The conventional approach to the problem described above is to combine a microscopic model for the physical processes involving confined states with a macroscopic, semiclassical theory for charge transport via the use of detailed balance rates determined within the microscopic theory. The resulting hybrid approach often provides effective fitting models able to quantitatively reproduce experimental device characteristics. However, at the same time, the large number of required ad-hoc assumptions tends to obscure the underlying mechanisms of quantum photovoltaic device operation, especially concerning the crucial processes of carrier escape and capture which couple localized and extended states.
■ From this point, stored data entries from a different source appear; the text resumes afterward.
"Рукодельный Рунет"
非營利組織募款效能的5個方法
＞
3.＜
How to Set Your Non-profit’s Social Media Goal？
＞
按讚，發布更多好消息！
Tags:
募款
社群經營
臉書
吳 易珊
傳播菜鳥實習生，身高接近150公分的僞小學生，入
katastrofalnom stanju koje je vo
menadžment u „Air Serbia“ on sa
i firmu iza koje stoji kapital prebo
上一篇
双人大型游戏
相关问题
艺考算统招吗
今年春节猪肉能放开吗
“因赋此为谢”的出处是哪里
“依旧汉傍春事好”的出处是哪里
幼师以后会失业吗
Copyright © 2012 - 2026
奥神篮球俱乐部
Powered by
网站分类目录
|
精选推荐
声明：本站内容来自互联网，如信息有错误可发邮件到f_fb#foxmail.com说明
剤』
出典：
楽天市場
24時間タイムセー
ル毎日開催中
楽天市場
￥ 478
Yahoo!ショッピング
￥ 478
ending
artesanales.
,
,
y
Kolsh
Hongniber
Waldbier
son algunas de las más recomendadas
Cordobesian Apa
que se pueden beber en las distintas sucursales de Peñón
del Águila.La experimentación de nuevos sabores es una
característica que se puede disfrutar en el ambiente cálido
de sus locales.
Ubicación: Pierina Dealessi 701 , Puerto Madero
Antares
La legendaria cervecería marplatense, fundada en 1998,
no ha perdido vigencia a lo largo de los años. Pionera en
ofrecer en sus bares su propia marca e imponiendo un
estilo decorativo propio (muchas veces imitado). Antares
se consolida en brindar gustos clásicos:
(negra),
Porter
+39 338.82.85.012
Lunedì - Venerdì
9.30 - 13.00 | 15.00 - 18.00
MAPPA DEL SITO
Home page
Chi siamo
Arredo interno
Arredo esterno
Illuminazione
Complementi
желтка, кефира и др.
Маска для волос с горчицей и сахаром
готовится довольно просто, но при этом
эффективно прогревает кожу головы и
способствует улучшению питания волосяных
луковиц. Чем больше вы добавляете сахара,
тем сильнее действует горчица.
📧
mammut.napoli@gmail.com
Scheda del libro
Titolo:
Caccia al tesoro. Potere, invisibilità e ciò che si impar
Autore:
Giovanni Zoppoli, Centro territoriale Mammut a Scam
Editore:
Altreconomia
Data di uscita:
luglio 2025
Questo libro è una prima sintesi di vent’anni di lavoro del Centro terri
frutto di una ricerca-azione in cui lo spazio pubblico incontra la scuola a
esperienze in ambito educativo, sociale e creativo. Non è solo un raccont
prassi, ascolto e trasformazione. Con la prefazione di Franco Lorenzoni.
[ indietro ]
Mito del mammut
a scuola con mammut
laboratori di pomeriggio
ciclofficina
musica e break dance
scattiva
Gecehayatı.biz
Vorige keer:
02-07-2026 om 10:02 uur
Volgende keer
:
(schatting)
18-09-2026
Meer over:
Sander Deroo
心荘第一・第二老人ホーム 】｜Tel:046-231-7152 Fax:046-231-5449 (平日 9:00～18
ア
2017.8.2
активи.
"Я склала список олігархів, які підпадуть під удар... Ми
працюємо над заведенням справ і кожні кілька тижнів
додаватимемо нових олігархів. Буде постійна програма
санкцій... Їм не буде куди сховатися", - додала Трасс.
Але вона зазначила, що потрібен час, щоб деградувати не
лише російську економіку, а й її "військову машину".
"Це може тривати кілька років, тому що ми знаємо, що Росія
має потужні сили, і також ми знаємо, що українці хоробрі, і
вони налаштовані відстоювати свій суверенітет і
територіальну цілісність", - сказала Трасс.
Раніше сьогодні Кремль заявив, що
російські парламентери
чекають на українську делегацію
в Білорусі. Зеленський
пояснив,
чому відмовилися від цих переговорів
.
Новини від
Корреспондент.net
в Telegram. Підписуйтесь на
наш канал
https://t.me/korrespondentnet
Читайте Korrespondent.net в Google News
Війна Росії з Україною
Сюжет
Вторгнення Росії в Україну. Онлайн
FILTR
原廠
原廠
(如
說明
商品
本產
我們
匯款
To go beyond the existing approaches in capturing the essential physics of quantum photovoltaic devices, a microscopic theory based on the non-equilibrium Green's function formalism (NEGF) for the electronic, optical and vibrational degrees of freedom was developed and applied to the simulation of quantum well solar cells. The theory is capable of describing both optical and transport properties including quantum effects such as confinement and
tunneling in an open non-equilibrium system under consideration of elastic and inelastic scattering effects leading to incoherence and relaxation.
In this presentation, originally give at the 2010 Manchester CECAM workshop, after an introduction to the theoretical framework of the NEGF for quantum photovoltaics, the approach is illustrated on the example of generation, escape and capture of charge carriers in quantum well solar cells.